With layoffs and hiring freezes dominating headlines, it would be easy to think the war for talent is over. And if one were to judge talent acquisition trends by past economic downturns, many organizations would shift their hiring strategy.
But this economic environment is different. In the U.S., the Federal Reserve projects the current downturn might cause the unemployment rate to rise from 3.8% to a still-low 4.4% in 2023 and 2024. And in the U.K., unemployment hovers at the lowest level in 50 years.
Despite these challenges, there is still a war for great talent and acquiring the right people with the right skill set to do the job. And it is vital to your firm’s success. According to Forrester’s recent Budget Pulse Survey, most leaders reported they would not decrease spending on talent, with 60% of leaders expecting to increase spending on personnel and 62% expecting to improve external services.
Strategic workforce planning is by no means a new concept. As far back as the 1960s, management thinkers prescribed methods to balance the talent supply and demand equation. And in financial downturns, the topic usually finds renewed interest among the c-suite.
Here are six fundamentals you should consider when building your talent strategy.
1. Strategic Workforce and Talent Planning Should Be an Activity of the Entire C-suite
As of 2020, 80% of all assets in the S&P 500 are intangible. And one of the most important intangible assets of any organization is its people, which is why it is essential that the entire leadership team participates and has a responsibility in the firm’s talent acquisition and workforce planning process- not just human resources.

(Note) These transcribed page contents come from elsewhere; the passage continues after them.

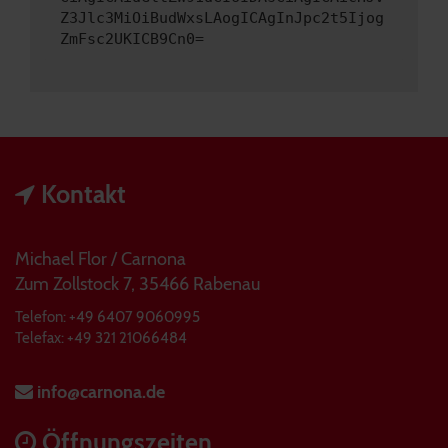
Z3Jlc3MiOiBudWxsLAogICAgInJpc2t5Ijog
ZmFsc2UKICB9Cn0=
Kontakt
Michael Flor / Carnona
Zum Zollstock 7, 35466 Rabenau
Telefon: +49 6407 9060995
Telefax: +49 321 21066484
info@carnona.de
Öffnungszeiten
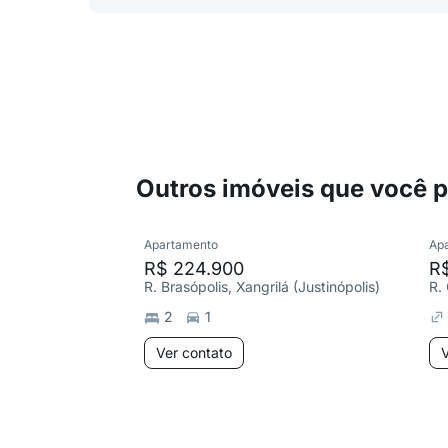
Outros imóveis que você 
Apartamento
Ap
R$ 224.900
R
R. Brasópolis, Xangrilá (Justinópolis)
2
1
Ver contato
V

The leadership team should start with a clear vision of the company’s business strategy over multiple horizons- say six, 12
, and 24 months. While no one has a crystal ball for the future, even a directional view of the organization’s immediate, mid and long-term needs will provide a solid foundation for strategic investments in talent.
2. Identify Critical Talent Segments to Deliver on Your Business Strategy
Once companies are clear on where they want to go, strategic priorities come into focus. To identify your critical talent segment, you should assess three key areas:
- Internal labor market: Identify the emerging trends within your workforce and how these trends will impact your business priorities.
- External labor market: Analyze the external labor market to determine who you should hire and what skill sets you will need to match your business priorities.
- Assess talent needs and prioritize critical roles at the enterprise level: Uncover each business unit’s capability needs to sharpen your recruitment efforts.
3. Invest in Your Workforce Like You Would a Financial Portfolio
As your leadership team makes strategic investments in immediate needs, it’s easy to lose sight of your future vision – and the talent you’ll need to succeed.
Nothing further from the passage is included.